Broadly speaking, there are three types of A.I. bots. The first type is to seek information so the goal is clear. The second type is seeking information, but the goal is not immediately clear. You might ask for the open hours of a movie theater. That's not the limit of your goal, but a step on the ultimate goal of seeing a movie. In the first one, the reward is well-defined. In the second, it is also fairly clear (or it will be).

When built with the powerful A.I. technology of deep RL, two of them have their reward functions (a key component of RL) rather straightforwardly defined. These are bots that seek information and that aim to complete specific tasks such as booking an airline ticket and reserving a hotel room.

The third type of A.I. bot in need of the most guidance is social bots, sometimes also called chatbots or chitchat bots. The reward function of this type of bot (used in deep RL algorithms) -- loosely connoted as “emotional intelligence” -- cannot be easily quantified. One example would be asking for advice or something vague asking about ideas for what to do today.

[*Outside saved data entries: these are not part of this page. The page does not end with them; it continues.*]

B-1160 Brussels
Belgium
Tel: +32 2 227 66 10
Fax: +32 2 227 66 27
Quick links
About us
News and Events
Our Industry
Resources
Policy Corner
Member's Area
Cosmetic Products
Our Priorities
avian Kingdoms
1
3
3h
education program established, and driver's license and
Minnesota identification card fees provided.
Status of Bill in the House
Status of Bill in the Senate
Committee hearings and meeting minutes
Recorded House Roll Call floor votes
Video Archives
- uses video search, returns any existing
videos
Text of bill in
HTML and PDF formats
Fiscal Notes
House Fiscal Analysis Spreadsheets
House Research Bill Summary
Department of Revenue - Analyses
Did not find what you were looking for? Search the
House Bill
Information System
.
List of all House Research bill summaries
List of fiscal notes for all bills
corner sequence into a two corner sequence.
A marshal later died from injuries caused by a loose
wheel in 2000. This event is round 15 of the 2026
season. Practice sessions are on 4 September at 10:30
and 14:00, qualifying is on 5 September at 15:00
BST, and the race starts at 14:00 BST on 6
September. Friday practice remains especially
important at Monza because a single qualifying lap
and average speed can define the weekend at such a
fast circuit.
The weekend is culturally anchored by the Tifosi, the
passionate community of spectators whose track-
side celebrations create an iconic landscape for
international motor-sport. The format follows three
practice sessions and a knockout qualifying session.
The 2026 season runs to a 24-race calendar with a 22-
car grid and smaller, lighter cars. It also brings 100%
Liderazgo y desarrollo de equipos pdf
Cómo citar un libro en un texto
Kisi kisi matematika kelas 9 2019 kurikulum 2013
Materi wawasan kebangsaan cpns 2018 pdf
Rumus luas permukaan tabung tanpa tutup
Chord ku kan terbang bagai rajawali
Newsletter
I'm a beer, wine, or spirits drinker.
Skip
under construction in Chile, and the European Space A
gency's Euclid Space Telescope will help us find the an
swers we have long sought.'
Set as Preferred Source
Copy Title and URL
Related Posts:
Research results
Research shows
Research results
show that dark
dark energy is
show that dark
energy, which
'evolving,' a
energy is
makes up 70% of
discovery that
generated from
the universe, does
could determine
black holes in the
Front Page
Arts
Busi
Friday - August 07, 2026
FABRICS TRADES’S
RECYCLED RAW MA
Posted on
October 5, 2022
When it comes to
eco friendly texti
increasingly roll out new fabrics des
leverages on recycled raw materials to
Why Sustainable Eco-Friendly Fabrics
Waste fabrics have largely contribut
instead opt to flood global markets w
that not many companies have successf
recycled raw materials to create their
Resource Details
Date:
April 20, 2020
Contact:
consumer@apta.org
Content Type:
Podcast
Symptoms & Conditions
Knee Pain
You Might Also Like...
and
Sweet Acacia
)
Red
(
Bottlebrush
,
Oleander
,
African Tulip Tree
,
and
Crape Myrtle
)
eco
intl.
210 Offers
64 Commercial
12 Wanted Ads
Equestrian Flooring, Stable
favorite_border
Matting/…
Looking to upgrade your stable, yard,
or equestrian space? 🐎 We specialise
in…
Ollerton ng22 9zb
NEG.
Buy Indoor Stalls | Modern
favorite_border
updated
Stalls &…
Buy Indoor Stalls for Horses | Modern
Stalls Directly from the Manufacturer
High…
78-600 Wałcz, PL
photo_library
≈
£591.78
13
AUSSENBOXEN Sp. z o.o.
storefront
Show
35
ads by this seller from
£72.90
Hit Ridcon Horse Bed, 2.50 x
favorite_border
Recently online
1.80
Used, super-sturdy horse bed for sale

To provide a mathematical foundation for a broadened capability that can handle the potentially complex reward functions for social bots, the research community as well as practitioners need an in-depth investigation. The goal here is to extend the commonly used RL algorithms (e.g. those used as a key learning method in AlphaGo) to better algorithms that exploit information-theoretic and intrinsically motivated rewards.

Such rewards would capture aspects of emotional satisfaction by users in bot-user conversations before switching to other types of bot conversations that try to get tasks complete. This is a particularly fertile A.I. research area for computer scientists and electrical engineers alike.